▶ _Data to process_:
== == ==

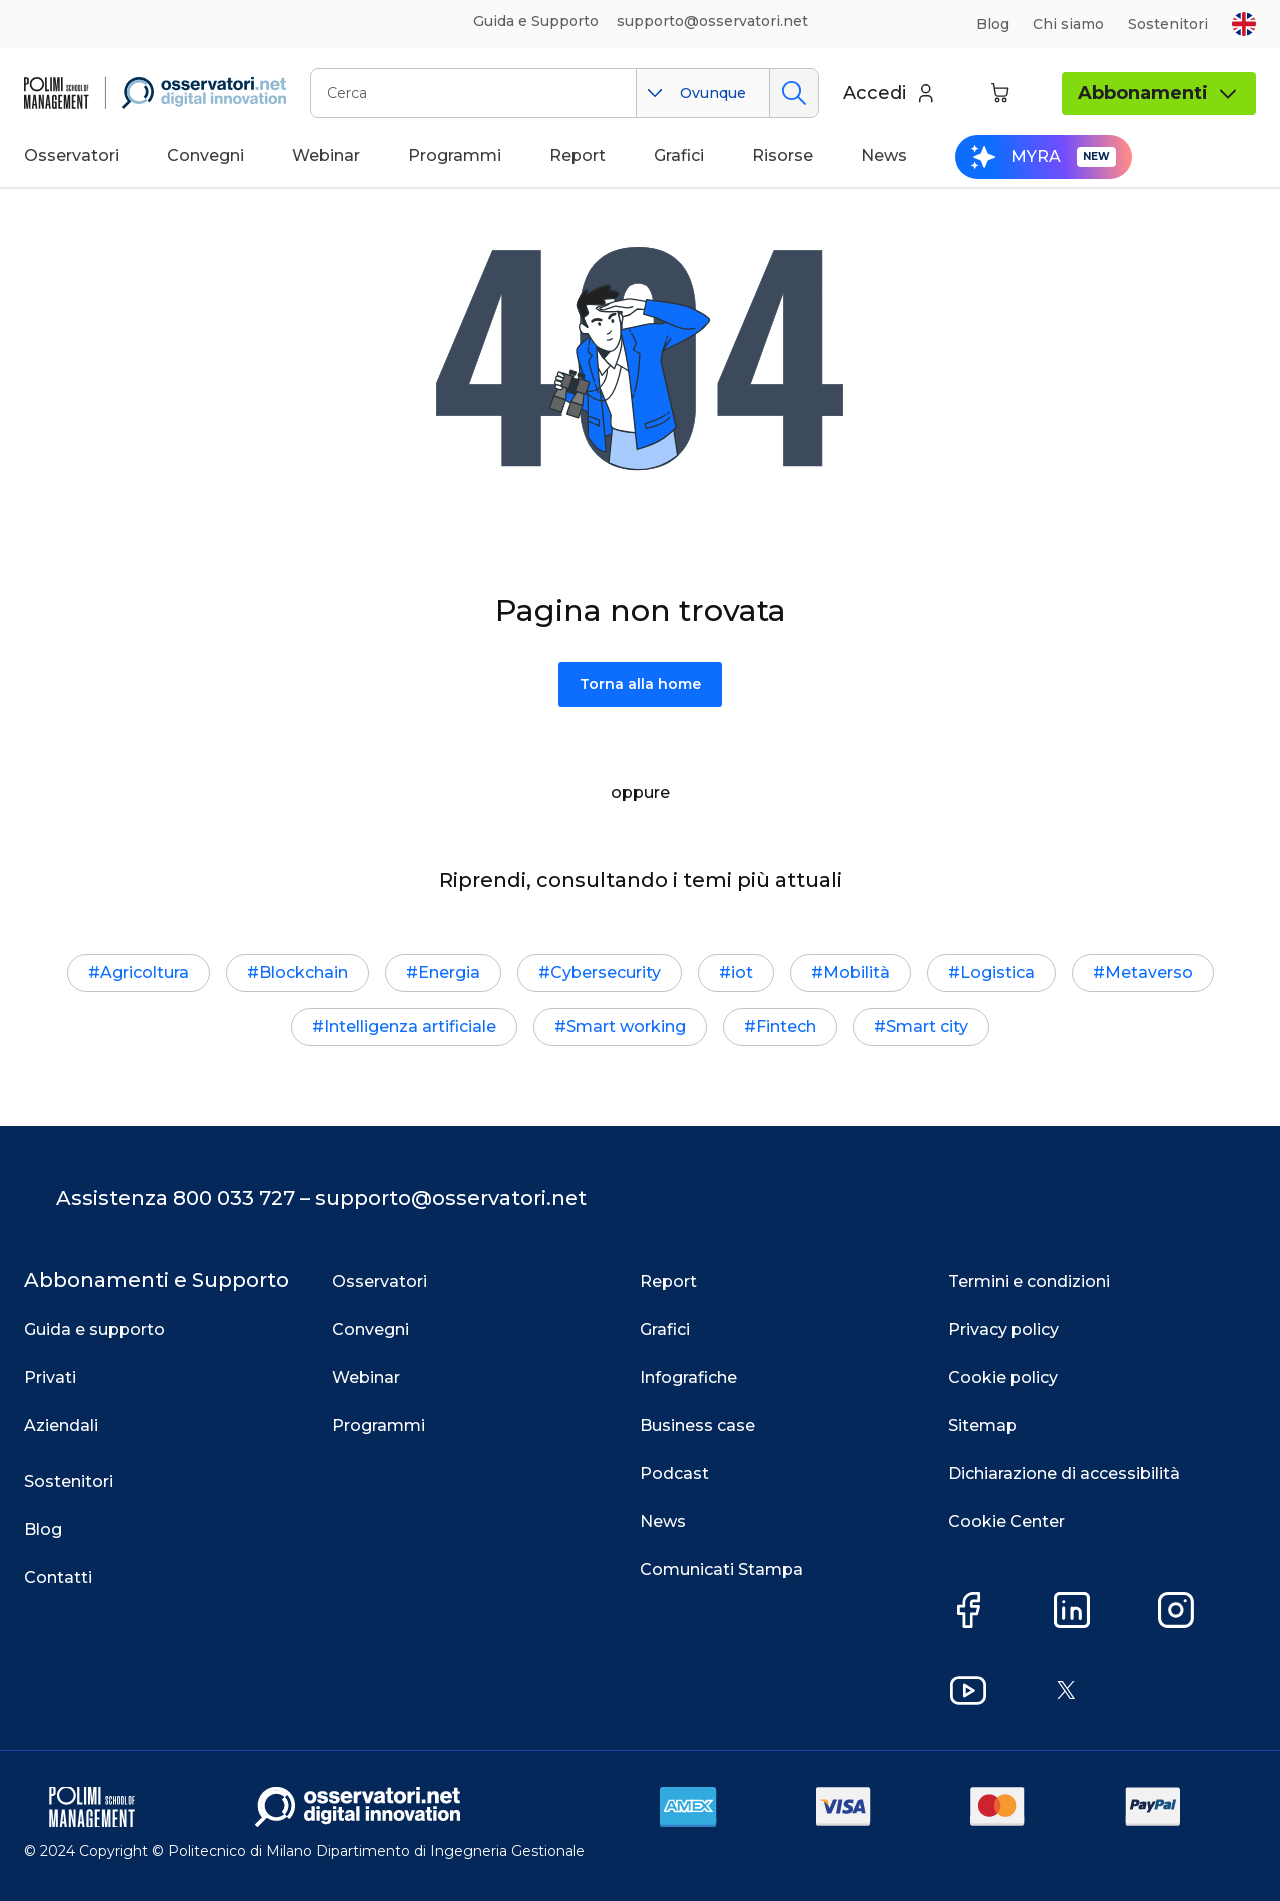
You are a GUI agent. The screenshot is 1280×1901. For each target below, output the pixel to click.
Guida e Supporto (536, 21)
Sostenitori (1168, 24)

== == ==

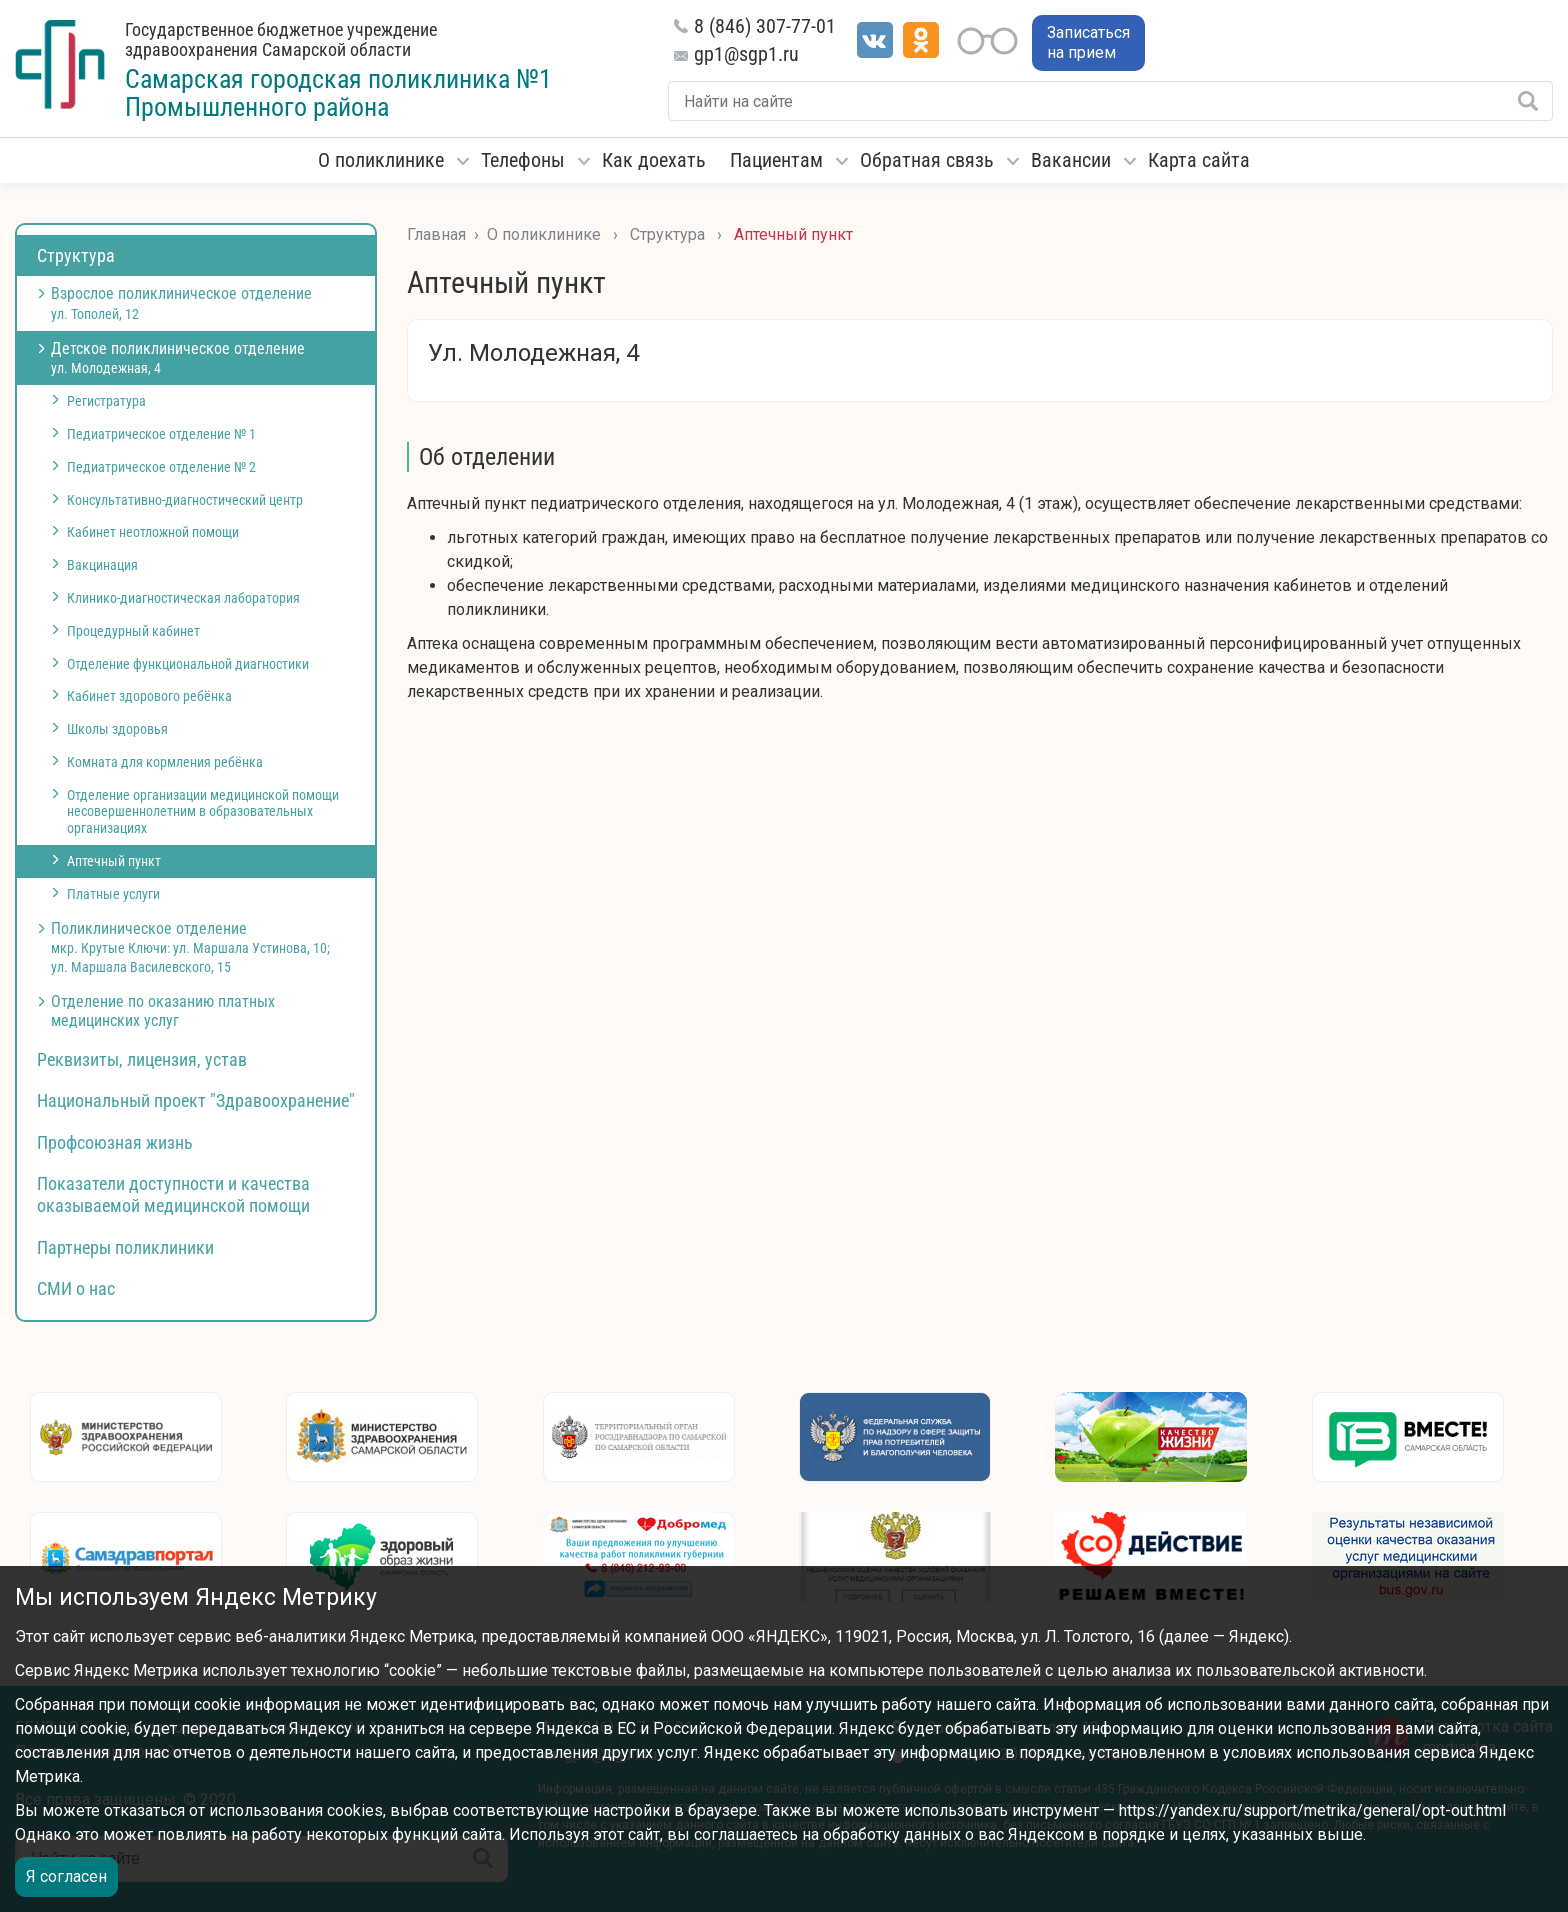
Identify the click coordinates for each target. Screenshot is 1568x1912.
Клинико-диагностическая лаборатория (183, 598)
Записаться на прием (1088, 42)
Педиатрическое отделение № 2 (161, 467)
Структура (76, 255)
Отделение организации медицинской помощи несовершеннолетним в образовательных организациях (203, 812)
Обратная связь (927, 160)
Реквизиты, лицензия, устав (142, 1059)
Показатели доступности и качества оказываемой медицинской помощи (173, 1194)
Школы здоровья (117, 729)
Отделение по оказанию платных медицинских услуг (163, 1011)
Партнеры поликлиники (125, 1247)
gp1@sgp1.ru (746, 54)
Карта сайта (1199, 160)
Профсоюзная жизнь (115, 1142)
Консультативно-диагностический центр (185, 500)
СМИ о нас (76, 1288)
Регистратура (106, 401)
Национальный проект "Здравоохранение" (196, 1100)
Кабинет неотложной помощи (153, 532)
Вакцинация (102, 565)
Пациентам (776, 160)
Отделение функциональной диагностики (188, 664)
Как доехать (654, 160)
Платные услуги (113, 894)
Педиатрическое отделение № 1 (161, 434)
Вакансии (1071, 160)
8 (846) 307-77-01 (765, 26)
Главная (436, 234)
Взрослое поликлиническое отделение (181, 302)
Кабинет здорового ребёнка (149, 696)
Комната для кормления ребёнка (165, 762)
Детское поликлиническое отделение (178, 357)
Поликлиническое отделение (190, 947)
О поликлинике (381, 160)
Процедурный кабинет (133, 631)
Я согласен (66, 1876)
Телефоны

== == ==

▶ _Task goal_:
Which lines of the listing above hold the word "click"? Copy each of them.

▶ _Result of the exercise_:
You are a GUI agent. The screenshot is 1280×1901. For each target below, output the pixel to click.
Identify the click coordinates for each target. Screenshot is 1568x1912.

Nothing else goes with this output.